Larry Carney has been coaching girl’s and women’s basketball on the Central Coast for nearly 30 years, including the last six as an assistant coach at Allan Hancock College. In 2015, the college chose to honor the coaching legend for his accomplishments on the court and his inspirational battle off the court. The college renamed the national Coaches vs. Cancer event it hosted every year to Carney’s Coaches vs. Cancer event. Carney is a four-time cancer survivor, who lost his father, mother, and younger brother to the disease.

“I was embarrassed at first because so many other people are worse off than me. But it’s still very overwhelming and humbling to this day,” said Carney. “I hope the community will support the fight thousands of others in the community and myself face every day.”

Carney was first diagnosed with prostate cancer when he was 49-years-old. Seven years after beating cancer, the disease returned in his abdomen. Treatment included a stop in the Netherlands for an innovative scan that led to pinpoint radiation treatment. Cancer returned a third time a few years ago, and a fourth time just a few months ago.

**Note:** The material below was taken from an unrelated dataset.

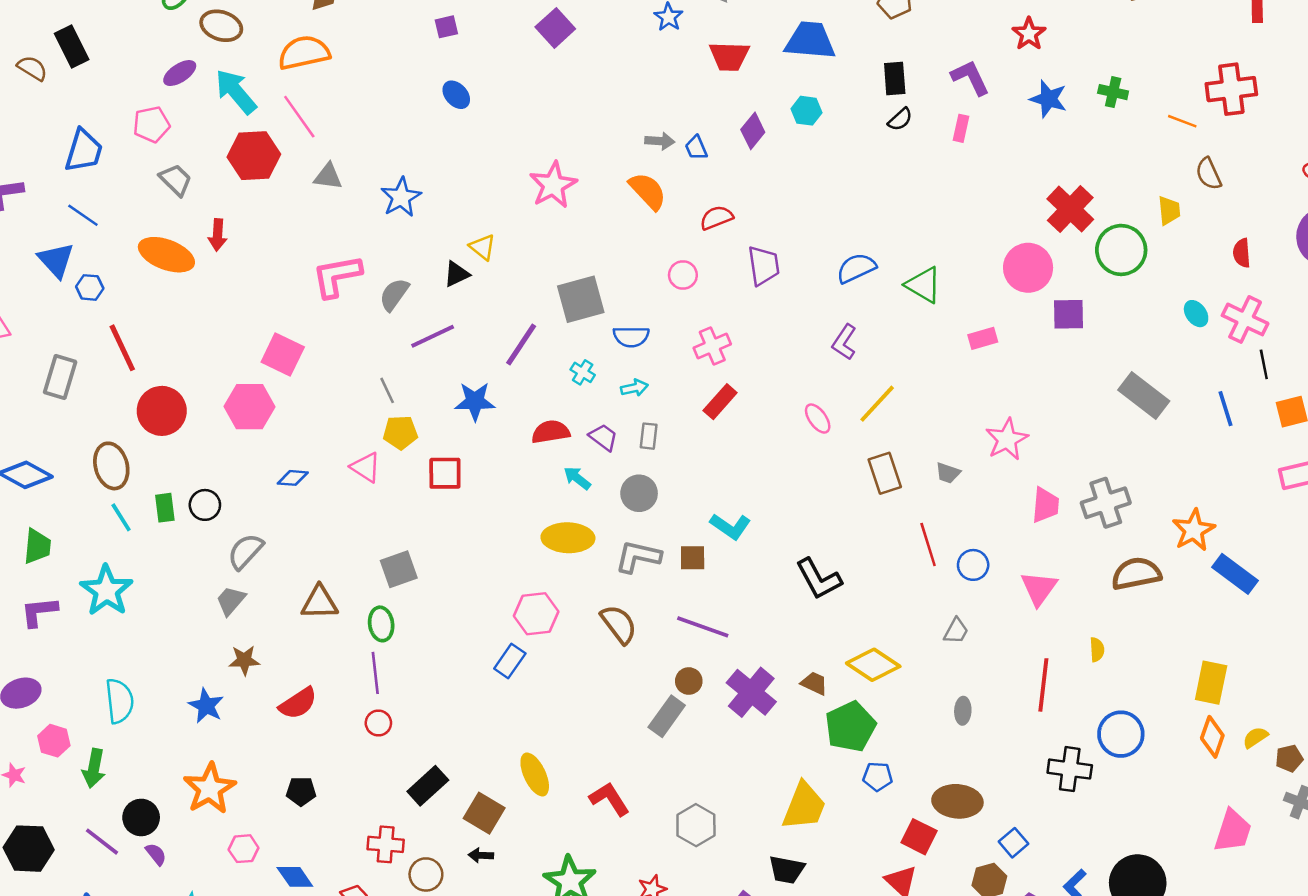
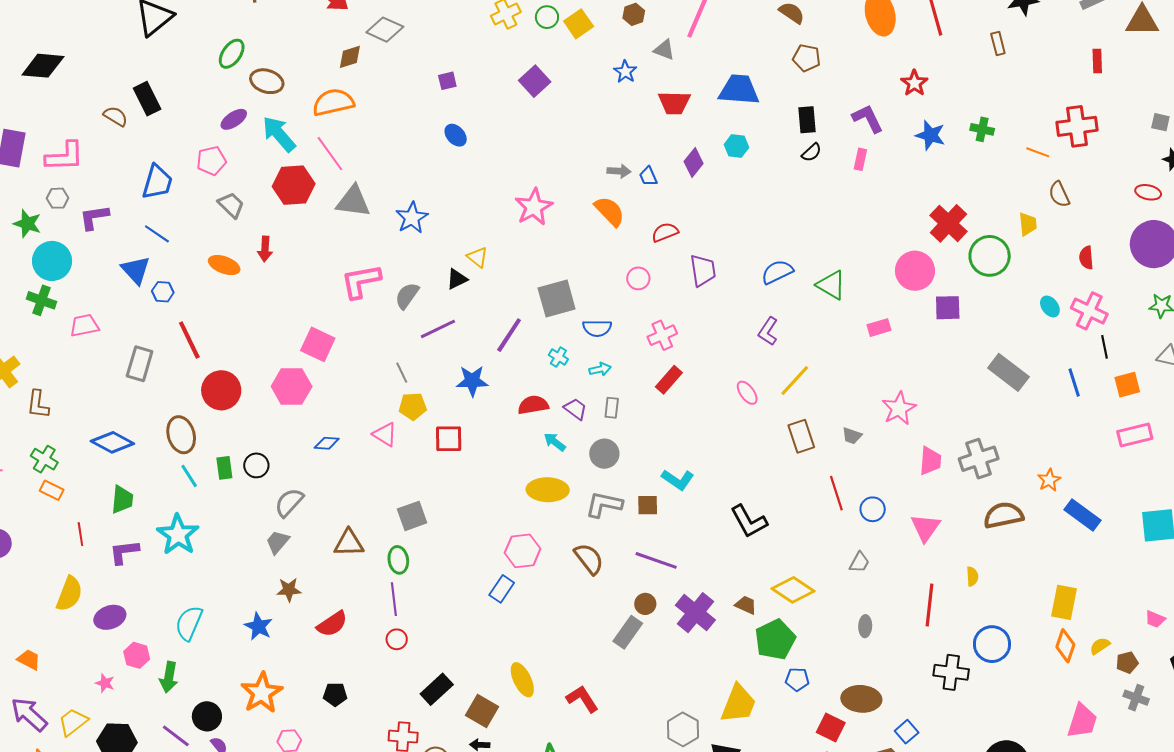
gray triangle: (328, 176) -> (353, 201), size x1.5
orange ellipse: (166, 255) -> (224, 265), size x0.7
orange star: (1194, 530) -> (1049, 480), size x0.7
cyan semicircle: (119, 701) -> (189, 623), turned -150
gray hexagon: (696, 825) -> (683, 729), moved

He is still receiving treatment, all the while maintaining a positive attitude and inspiring student-athletes, staff, and faculty at Hancock.

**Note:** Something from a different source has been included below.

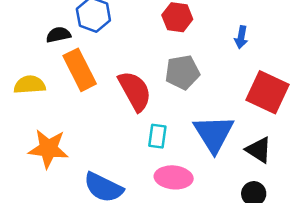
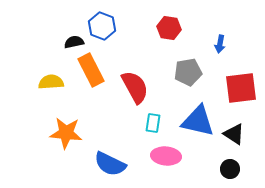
gray pentagon: (182, 72) -> (188, 72), moved
red square: (267, 92) -> (241, 88), turned -32
blue triangle: (214, 134) -> (198, 121), turned -45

As if his battles were not trying enough, Carney’s father, Lawrence, died from prostate cancer about 30 years ago. In January 2015, he lost his mother, Roma Jean, to cancer.  His younger brother, Timothy, lost his battle with brain cancer the following week. After losing his mother and brother within a week of each other, Carney donated $5,000 to Marian Medical Center’s Mission Hope Cancer Center in their memory.  Mission Hope provides invaluable support and program services to patients and families who utilize the center’s medical services.

“I grew up in Santa Maria. I want to keep the money local to help people in my hometown who are fighting cancer,” said Carney, who has donated more than $6,000 in the last two years. “My brother and many of my friends have received help from the Mission Hope Cancer Center. I want to make sure people in town who need assistance receive it.”

The college will host the third annual Carney’s Coaches vs. Cancer event on Wednesday, February 8, when the basketball teams host Moorpark in conference games. The men will play at 5 p.m. and the women to follow at 7 p.m. inside Joe White Memorial Gymnasium. A special ceremony will take place during halftime of the men’s game when Carney, Hancock Superintendent/President Kevin G. Walthers, Ph.D., and others will present a check to the Marian Medical Center’s Mission Hope Cancer Center.

The college has launched a social media campaign to encourage others to join its fight to find a cure for a cancer. People can donate directly to the Carney’s Coaches vs. Cancer fund at . Donations can be made online through Monday, February 13. All donations will go directly to the Mission Hope Cancer Center.  Donations will also be collected during the event on Feb. 8.

Many wonder how the 72-year-old can undergo treatment and spend several hours a day as an assistant coach of the women’s basketball team. He says basketball has been a saving grace.

“A year ago, I could barely climb a flight of stairs. Today, I feel better than I have in years. My basketball family at the college and in the community played a big part in that,” he said. “The gymnasium is my salvation. I go in there and forget about the outside world. I’m there helping our student-athletes and teaching the game I love.”

Carney is proud to provide a voice to others battling cancer.

“Find something to keep you busy and keep your mind off of it,” said Carney. “I truly believe there is going to be a cure for cancer one day, and I can’t wait to see it happen.”

On top of inspiring and encouraging people battling cancer, Carney hopes to inspire others to join his fight to find a cure.